[Opening Input section]

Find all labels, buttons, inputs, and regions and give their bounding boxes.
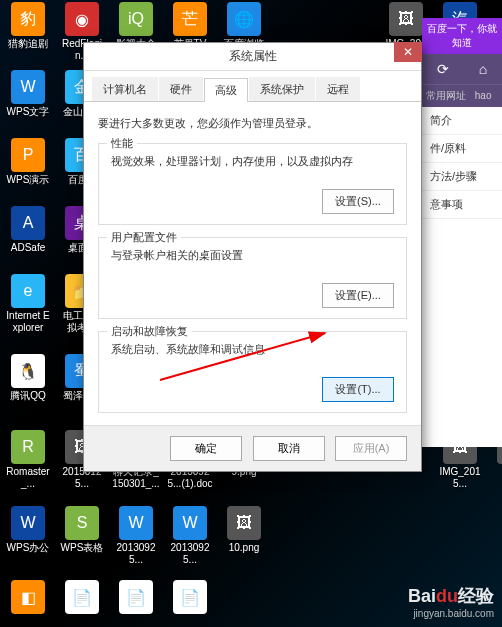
system-properties-dialog: 系统属性 ✕ 计算机名 硬件 高级 系统保护 远程 要进行大多数更改，您必须作为…	[83, 42, 422, 472]
desktop-icon[interactable]: WWPS文字	[4, 70, 52, 118]
group-legend: 用户配置文件	[107, 230, 181, 245]
app-icon: 芒	[173, 2, 207, 36]
refresh-icon[interactable]: ⟳	[437, 61, 449, 77]
icon-label: 20130925...	[166, 542, 214, 566]
tab-hardware[interactable]: 硬件	[159, 77, 203, 101]
toc-row[interactable]: 件/原料	[422, 135, 502, 163]
toc-row[interactable]: 简介	[422, 107, 502, 135]
performance-settings-button[interactable]: 设置(S)...	[322, 189, 394, 214]
ie-icon: e	[11, 274, 45, 308]
desktop-icon[interactable]: 📄	[58, 580, 106, 616]
icon-label: WPS表格	[58, 542, 106, 554]
desktop-icon[interactable]: ◧	[4, 580, 52, 616]
desktop-icon[interactable]: PWPS演示	[4, 138, 52, 186]
startup-recovery-group: 启动和故障恢复 系统启动、系统故障和调试信息 设置(T)...	[98, 331, 407, 413]
startup-settings-button[interactable]: 设置(T)...	[322, 377, 394, 402]
wm-brand: du	[436, 586, 458, 606]
wps-icon: P	[11, 138, 45, 172]
tab-advanced[interactable]: 高级	[204, 78, 248, 102]
image-icon: 🖼	[227, 506, 261, 540]
desktop-icon[interactable]: 📄	[166, 580, 214, 616]
file-icon: 📄	[173, 580, 207, 614]
icon-label: 腾讯QQ	[4, 390, 52, 402]
qq-icon: 🐧	[11, 354, 45, 388]
icon-label: IM	[490, 466, 502, 478]
icon-label: WPS办公	[4, 542, 52, 554]
browser-favorites: 常用网址 hao	[422, 84, 502, 107]
browser-content: 简介 件/原料 方法/步骤 意事项	[422, 107, 502, 447]
desktop-icon[interactable]: eInternet Explorer	[4, 274, 52, 334]
browser-titlebar: 百度一下，你就知道	[422, 18, 502, 54]
performance-group: 性能 视觉效果，处理器计划，内存使用，以及虚拟内存 设置(S)...	[98, 143, 407, 225]
group-desc: 与登录帐户相关的桌面设置	[111, 248, 394, 263]
wm-brand: 经验	[458, 586, 494, 606]
icon-label: ADSafe	[4, 242, 52, 254]
wm-url: jingyan.baidu.com	[408, 608, 494, 619]
file-icon: 📄	[119, 580, 153, 614]
doc-icon: W	[119, 506, 153, 540]
icon-label: 猎豹追剧	[4, 38, 52, 50]
file-icon: 📄	[65, 580, 99, 614]
group-desc: 视觉效果，处理器计划，内存使用，以及虚拟内存	[111, 154, 394, 169]
icon-label: WPS演示	[4, 174, 52, 186]
wps-icon: W	[11, 70, 45, 104]
dialog-titlebar[interactable]: 系统属性 ✕	[84, 43, 421, 71]
fav-hao[interactable]: hao	[475, 90, 492, 101]
fav-label[interactable]: 常用网址	[426, 90, 466, 101]
apply-button[interactable]: 应用(A)	[335, 436, 407, 461]
tab-system-protection[interactable]: 系统保护	[249, 77, 315, 101]
dialog-title: 系统属性	[84, 48, 421, 65]
group-legend: 启动和故障恢复	[107, 324, 192, 339]
desktop-icon[interactable]: W20130925...	[112, 506, 160, 566]
ok-button[interactable]: 确定	[170, 436, 242, 461]
baidu-watermark: Baidu经验 jingyan.baidu.com	[408, 584, 494, 619]
tab-remote[interactable]: 远程	[316, 77, 360, 101]
browser-icon: 🌐	[227, 2, 261, 36]
app-icon: A	[11, 206, 45, 240]
dialog-footer: 确定 取消 应用(A)	[84, 425, 421, 471]
icon-label: IMG_2015...	[436, 466, 484, 490]
dialog-body: 要进行大多数更改，您必须作为管理员登录。 性能 视觉效果，处理器计划，内存使用，…	[84, 102, 421, 460]
wps-icon: S	[65, 506, 99, 540]
group-legend: 性能	[107, 136, 137, 151]
close-button[interactable]: ✕	[394, 42, 422, 62]
profile-settings-button[interactable]: 设置(E)...	[322, 283, 394, 308]
desktop-icon[interactable]: SWPS表格	[58, 506, 106, 554]
browser-window: 百度一下，你就知道 ⟳ ⌂ 常用网址 hao 简介 件/原料 方法/步骤 意事项	[422, 18, 502, 438]
app-icon: ◧	[11, 580, 45, 614]
group-desc: 系统启动、系统故障和调试信息	[111, 342, 394, 357]
cancel-button[interactable]: 取消	[253, 436, 325, 461]
desktop-icon[interactable]: 📄	[112, 580, 160, 616]
desktop-icon[interactable]: W20130925...	[166, 506, 214, 566]
user-profile-group: 用户配置文件 与登录帐户相关的桌面设置 设置(E)...	[98, 237, 407, 319]
dialog-tabs: 计算机名 硬件 高级 系统保护 远程	[84, 71, 421, 102]
icon-label: Romaster_...	[4, 466, 52, 490]
app-icon: 豹	[11, 2, 45, 36]
toc-row[interactable]: 意事项	[422, 191, 502, 219]
disc-icon: ◉	[65, 2, 99, 36]
toc-row[interactable]: 方法/步骤	[422, 163, 502, 191]
desktop-icon[interactable]: 豹猎豹追剧	[4, 2, 52, 50]
wps-icon: W	[11, 506, 45, 540]
tab-computer-name[interactable]: 计算机名	[92, 77, 158, 101]
home-icon[interactable]: ⌂	[479, 61, 487, 77]
icon-label: WPS文字	[4, 106, 52, 118]
browser-toolbar: ⟳ ⌂	[422, 54, 502, 84]
app-icon: iQ	[119, 2, 153, 36]
doc-icon: W	[173, 506, 207, 540]
icon-label: 10.png	[220, 542, 268, 554]
desktop-icon[interactable]: WWPS办公	[4, 506, 52, 554]
wm-brand: Bai	[408, 586, 436, 606]
image-icon: 🖼	[389, 2, 423, 36]
app-icon: R	[11, 430, 45, 464]
desktop-icon[interactable]: 🖼10.png	[220, 506, 268, 554]
admin-notice: 要进行大多数更改，您必须作为管理员登录。	[98, 116, 407, 131]
close-icon: ✕	[403, 45, 413, 59]
desktop-icon[interactable]: RRomaster_...	[4, 430, 52, 490]
icon-label: Internet Explorer	[4, 310, 52, 334]
desktop-icon[interactable]: 🐧腾讯QQ	[4, 354, 52, 402]
desktop-icon[interactable]: AADSafe	[4, 206, 52, 254]
icon-label: 20130925...	[112, 542, 160, 566]
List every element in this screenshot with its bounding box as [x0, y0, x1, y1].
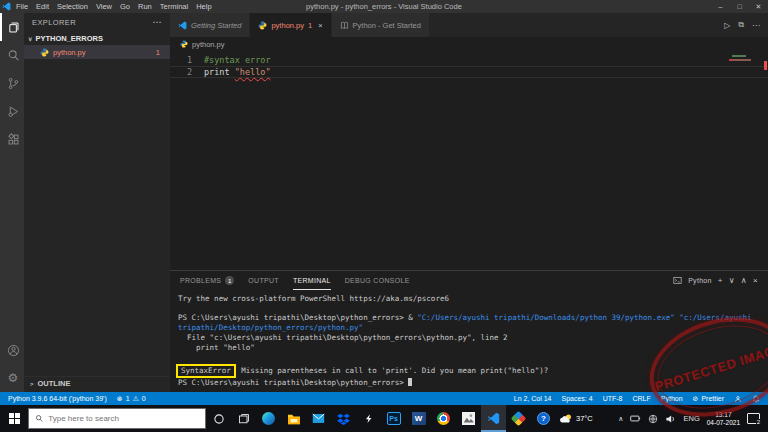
error-count: 1 — [126, 395, 130, 402]
tab-problems[interactable]: PROBLEMS 1 — [180, 271, 234, 290]
formatter-status[interactable]: ⊘ Prettier — [693, 395, 724, 403]
search-icon[interactable] — [0, 41, 24, 69]
word-icon[interactable]: W — [406, 405, 431, 432]
weather-widget[interactable]: 37°C — [556, 413, 597, 424]
tab-close-icon[interactable]: × — [318, 21, 322, 30]
notifications-bell-icon[interactable] — [752, 395, 760, 403]
vscode-taskbar-icon[interactable] — [481, 405, 506, 432]
menu-terminal[interactable]: Terminal — [156, 2, 192, 11]
error-message: Missing parentheses in call to 'print'. … — [237, 366, 549, 375]
temperature-label: 37°C — [576, 414, 593, 423]
encoding-status[interactable]: UTF-8 — [603, 395, 623, 402]
code-line-2: 2 print "hello" — [170, 66, 768, 78]
tab-python-get-started[interactable]: Python - Get Started — [332, 13, 430, 37]
maximize-button[interactable]: □ — [730, 3, 749, 11]
task-view-icon[interactable] — [231, 405, 256, 432]
new-terminal-icon[interactable]: + — [718, 276, 723, 285]
overview-ruler-error-mark — [764, 61, 767, 70]
clock[interactable]: 13:17 04-07-2021 — [707, 411, 740, 426]
hidden-icons-chevron[interactable]: ∧ — [618, 415, 623, 423]
photoshop-icon[interactable]: Ps — [381, 405, 406, 432]
colorful-app-icon[interactable] — [506, 405, 531, 432]
sidebar-item-python-py[interactable]: python.py 1 — [24, 45, 170, 59]
tab-terminal[interactable]: TERMINAL — [293, 271, 331, 290]
run-python-file-icon[interactable]: ▷ — [724, 21, 730, 30]
maximize-panel-icon[interactable]: ∧ — [741, 276, 747, 285]
terminal-banner: Try the new cross-platform PowerShell ht… — [178, 294, 760, 304]
keyboard-language[interactable]: ENG — [683, 414, 699, 423]
minimize-button[interactable]: – — [711, 3, 730, 11]
shell-selector[interactable]: Python — [688, 277, 712, 284]
terminal-output[interactable]: Try the new cross-platform PowerShell ht… — [170, 290, 768, 392]
panel-tab-label: TERMINAL — [293, 277, 331, 284]
indentation-status[interactable]: Spaces: 4 — [562, 395, 593, 402]
search-input[interactable] — [48, 414, 199, 423]
speaker-icon[interactable] — [665, 414, 676, 424]
breadcrumb[interactable]: python.py — [170, 37, 768, 51]
source-control-icon[interactable] — [0, 69, 24, 97]
menu-edit[interactable]: Edit — [32, 2, 53, 11]
menu-run[interactable]: Run — [134, 2, 156, 11]
chrome-icon[interactable] — [431, 405, 456, 432]
formatter-label: Prettier — [701, 395, 724, 402]
line-number: 1 — [170, 54, 192, 66]
traceback-code-line: print "hello" — [178, 343, 760, 353]
menu-selection[interactable]: Selection — [53, 2, 92, 11]
windows-taskbar: Ps W ? 37°C ∧ ENG 13:17 04-07-2021 2 — [0, 405, 768, 432]
problems-status[interactable]: ⊗ 1 ⚠ 0 — [117, 395, 146, 403]
outline-section[interactable]: > OUTLINE — [24, 376, 170, 390]
account-icon[interactable] — [0, 336, 24, 364]
tab-output[interactable]: OUTPUT — [248, 271, 279, 290]
network-globe-icon[interactable] — [648, 414, 658, 424]
close-button[interactable]: ✕ — [749, 3, 768, 11]
minimap[interactable] — [730, 53, 760, 61]
panel-tab-label: OUTPUT — [248, 277, 279, 284]
action-center-icon[interactable]: 2 — [747, 413, 760, 424]
settings-gear-icon[interactable]: ⚙ — [0, 364, 24, 392]
tab-label: Python - Get Started — [353, 21, 421, 30]
photos-icon[interactable] — [456, 405, 481, 432]
edge-icon[interactable] — [256, 405, 281, 432]
code-comment: #syntax error — [192, 54, 271, 66]
run-debug-icon[interactable] — [0, 97, 24, 125]
help-icon[interactable]: ? — [531, 405, 556, 432]
bottom-panel: PROBLEMS 1 OUTPUT TERMINAL DEBUG CONSOLE… — [170, 270, 768, 392]
feedback-icon[interactable] — [734, 395, 742, 403]
taskbar-search[interactable] — [28, 408, 206, 429]
cortana-icon[interactable] — [206, 405, 231, 432]
menu-view[interactable]: View — [92, 2, 116, 11]
language-mode-status[interactable]: Python — [661, 395, 683, 402]
editor-more-actions-icon[interactable]: ⋯ — [752, 21, 760, 30]
chevron-down-icon: ∨ — [28, 35, 32, 42]
python-file-icon — [180, 40, 188, 48]
extensions-icon[interactable] — [0, 125, 24, 153]
dropbox-icon[interactable] — [331, 405, 356, 432]
menu-file[interactable]: File — [12, 2, 32, 11]
python-interpreter-status[interactable]: Python 3.9.6 64-bit ('python 39') — [8, 395, 107, 402]
menu-go[interactable]: Go — [116, 2, 134, 11]
terminal-dropdown-icon[interactable]: ∨ — [729, 276, 735, 285]
lightning-app-icon[interactable] — [356, 405, 381, 432]
battery-icon[interactable] — [630, 414, 641, 423]
sidebar-folder-python-errors[interactable]: ∨ PYTHON_ERRORS — [24, 31, 170, 45]
file-explorer-icon[interactable] — [281, 405, 306, 432]
tab-getting-started[interactable]: Getting Started — [170, 13, 250, 37]
folder-label: PYTHON_ERRORS — [35, 34, 103, 43]
code-editor[interactable]: 1 #syntax error 2 print "hello" — [170, 51, 768, 270]
start-button[interactable] — [0, 405, 28, 432]
terminal-exe-path: "C:/Users/ayushi tripathi/Downloads/pyth… — [417, 313, 674, 322]
search-icon — [35, 414, 43, 423]
cursor-position-status[interactable]: Ln 2, Col 14 — [514, 395, 552, 402]
python-file-icon — [258, 21, 267, 30]
breadcrumb-file: python.py — [192, 40, 225, 49]
explorer-icon[interactable] — [0, 13, 24, 41]
mail-icon[interactable] — [306, 405, 331, 432]
tab-label: Getting Started — [191, 21, 241, 30]
tab-debug-console[interactable]: DEBUG CONSOLE — [345, 271, 410, 290]
split-editor-icon[interactable]: ⧉ — [738, 20, 744, 30]
tab-python-py[interactable]: python.py 1 × — [250, 13, 331, 37]
explorer-more-icon[interactable]: ⋯ — [153, 17, 162, 27]
eol-status[interactable]: CRLF — [632, 395, 650, 402]
close-panel-icon[interactable]: × — [753, 276, 758, 285]
menu-help[interactable]: Help — [192, 2, 215, 11]
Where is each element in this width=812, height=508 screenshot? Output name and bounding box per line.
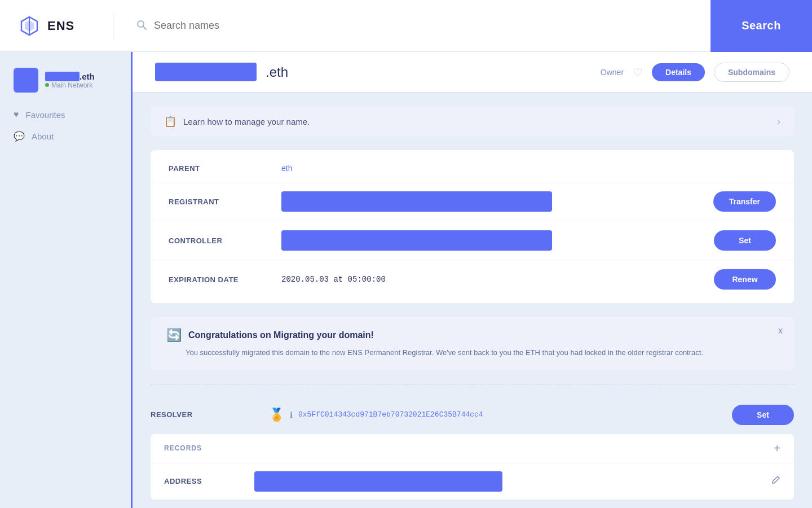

[Closing Input section]

Work required. Among the lines above, show every one that contains the string "screenshot".

Exercise output.
List every element in this screenshot with its bounding box as [x0, y0, x1, y1].
Where is each element in this width=812, height=508 screenshot? Output name and bounding box per line.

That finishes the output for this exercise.